I have a table with a field A where each entry is a fixed length array A of integers (say length=1000). I want to know how to convert it into 1000 columns, with column name given by index_i, for i=0,1,2,...,999, and each element is the corresponding integer. I can have it done by something like
A[OFFSET(0)] as index_0,
A[OFFSET(1)] as index_1
A[OFFSET(2)] as index_2,
A[OFFSET(3)] as index_3,
A[OFFSET(4)] as index_4,
...
A[OFFSET(999)] as index_999,
I want to know what would be an elegant way of doing this. thanks!
The first thing to say is that, sadly, this is going to be much more complicated than most people expect. It can be conceptually easier to pass the values into a scripting language (e.g. Python) and work there, but clearly keeping things inside BigQuery is going to be much more performant. So here is an approach.
Cross-joining to turn array fields into long-format tables
I think the first thing you're going to want to do is get the values out of the arrays and into rows.
Typically in BigQuery this is accomplished using CROSS JOIN. The syntax is a tad unintuitive:
WITH raw AS (
SELECT "A" AS name, [1,2,3,4,5] AS a
UNION ALL
SELECT "B" AS name, [5,4,3,2,1] AS a
),
long_format AS (
SELECT name, vals
FROM raw
CROSS JOIN UNNEST(raw.a) AS vals
)
SELECT * FROM long_format
UNNEST(raw.a) is taking those arrays of values and turning each array into a set of (five) rows, every single one of which is then joined to the corresponding value of name (the definition of a CROSS JOIN). In this way we can 'unwrap' a table with an array field.

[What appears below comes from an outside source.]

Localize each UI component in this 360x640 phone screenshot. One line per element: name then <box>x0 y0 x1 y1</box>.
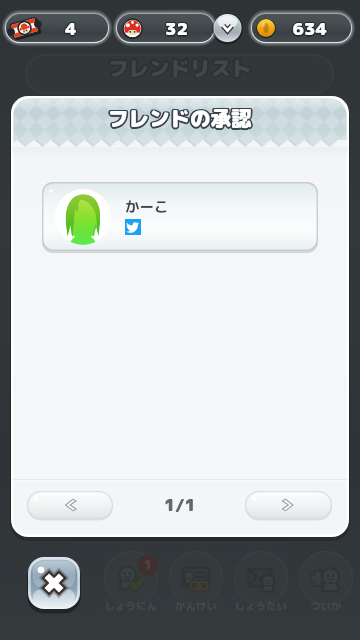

This will yields results like
name | vals
-------------
A | 1
A | 2
A | 3
A | 4
A | 5
B | 5
B | 4
B | 3
B | 2
B | 1
Confusingly, there is a shorthand for this syntax in which CROSS JOIN is replaced with a simple comma:
WITH raw AS (
SELECT "A" AS name, [1,2,3,4,5] AS a
UNION ALL
SELECT "B" AS name, [5,4,3,2,1] AS a
),
long_format AS (
SELECT name, vals
FROM raw, UNNEST(raw.a) AS vals
)
SELECT * FROM long_format
This is more compact but may be confusing if you haven't seen it before.
Typically this is where we stop. We have a long-format table, created without any requirement that the original arrays all had the same length. What you're asking for is harder to produce - you want a wide-format table containing the same information (relying on the fact that each array was the same length.
Pivot tables in BigQuery
The good news is that BigQuery now has a PIVOT function! That makes this kind of operation possible, albeit non-trivial:
WITH raw AS (
SELECT "A" AS name, [1,2,3,4,5] AS a
UNION ALL
SELECT "B" AS name, [5,4,3,2,1] AS a
),
long_format AS (
SELECT name, vals, offset
FROM raw, UNNEST(raw.a) AS vals WITH OFFSET
)
SELECT *
FROM long_format PIVOT(
ANY_VALUE(vals) AS vals
FOR offset IN (0,1,2,3,4)
)
This makes use of WITH OFFSET to generate an extra offset column (so that we know which order the values in the array originally had).
Also, in general pivoting requires us to aggregate the values returned in each cell. But here we expect exactly one value for each combination of name and offset, so we simply use the aggregation function ANY_VALUE, which non-deterministically selects a value from the group you're aggregating over. Since, in this case, each group has exactly one value, that's the value retrieved.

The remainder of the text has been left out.